Neben dem Einbau einer neuen Fensterscheibe können Sie aber auch eine durchsichtige Sicherheitsfolie wählen. Diese Folien können einfach auf das Fenster aufgeklebt werden, um auf diese Weise den Einbruchschutz für Ihr Fenster nachrüsten zu lassen. Die Sicherheitsfolien entsprechend nach „DIN EN 356“ einer Durchwurfhemmung von P2A.

Fenstersicherung nachrüsten – An alle Fenster denken!

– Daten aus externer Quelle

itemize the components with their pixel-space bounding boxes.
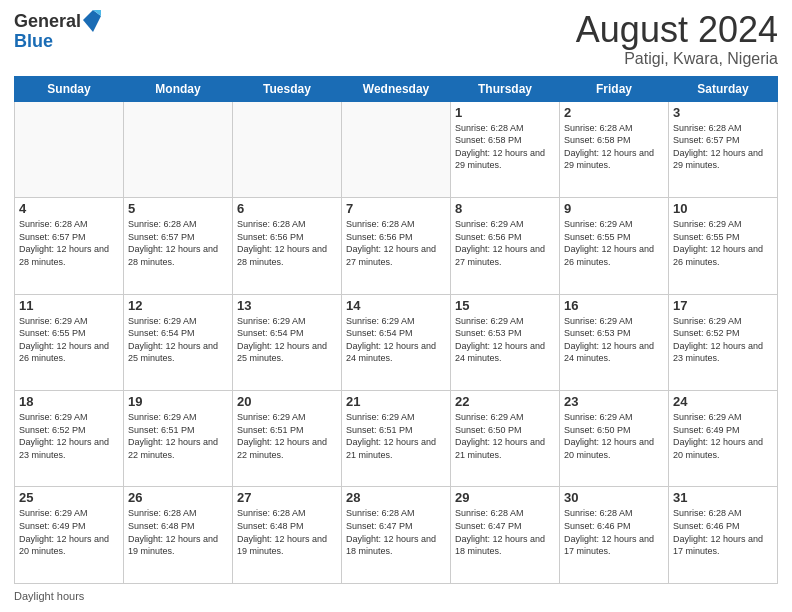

Die „normalen“ Fenster sind nicht die einzigen möglichen Eingänge, die ein Einbrecher nutzen kann, um in Ihr Haus zu gelangen. Ebenso sollten Sie für einen passenden Schutz der Dachfenster und Kellergitter sorgen. Für die Dachfenster können von Ihnen sogenannte Schubriegel verwendet werden, um das Fenster am Öffnen zu hindern. Diese Riegel sind oft mit einem Schloss versehen, um ganz sicher nicht gewaltsam geöffnet werden zu können. Weiterhin gibt es noch spezielle Winkel zum Einlegen, die wie die Pilzkopfzapfen funktionieren und somit das Aufhebeln vom Dachfenster verhindern. In diesem Fall sollten Sie auf die Normen „DIN EN 1627 bis 1630“ achten, die für einen hohen Einbruchsschutz bei den Produkten stehen.

Bei der Fenstersicherung von einem Kellerrost können Sie sich für eine Vorlegestange oder Querriegelschloss entscheiden. Hierbei handelt es sich um Metallstangen, die von innen gegen den Kellerrost drücken, sodass sich diese nicht von außen öffnen lässt. Für diesen Zweck müssen Links und Rechts neben dem Kellerrost entsprechende Halterungen angebracht werden, um hier die Vorlegestange einzuhängen. Um das Projekt „Einbruchschutz Fenster nachrüsten“ erfolgreich zu bestreiten, sollten ebenfalls wieder Produkte mit der „DIN EN 1627 bis 1630“ verwendet werden.

Fazit – Die Kombination macht es aus!

Mit den hier aufgelisteten Produkten sollten Sie einfach Ihren Einbruchschutz im Bereich Fenster nachrüsten können. Auf diese Art schützen Sie nicht nur Ihre Wertsachen vor einem Diebstahl, sondern Ihre ganze Familie vor einem Einbrecher. Neben den hier aufgeführten Fenstersicherungen macht es aber immer Sinn, diese mit anderen Maßnahmen zu kombinieren. Dies können abschreckende Maßnahmen wie ausreichend Licht und ein Bewegungsmelder sein oder sogar ein TV-Simulator.

Außerdem lassen sich diese mechanischen Maßnahmen oft auch mit elektronischen Komponenten ergänzen. Zum Beispiel: Abschließbare Fenstergriffe nachrüsten zu wollen ist sinnvoll und hier kann man sich überlegen, ob man Modelle auswählt, welche auch eine Alarmfunktion haben.

Sinnvoll kann auch ein Glasbruchmelder sein, der die Schwachstelle Verglasung weiter abschwächt. Letztendlich sollte man die Maßnahmen an seine individuellen Anforderungen, Vorlieben und natürlich das Budget anpassen.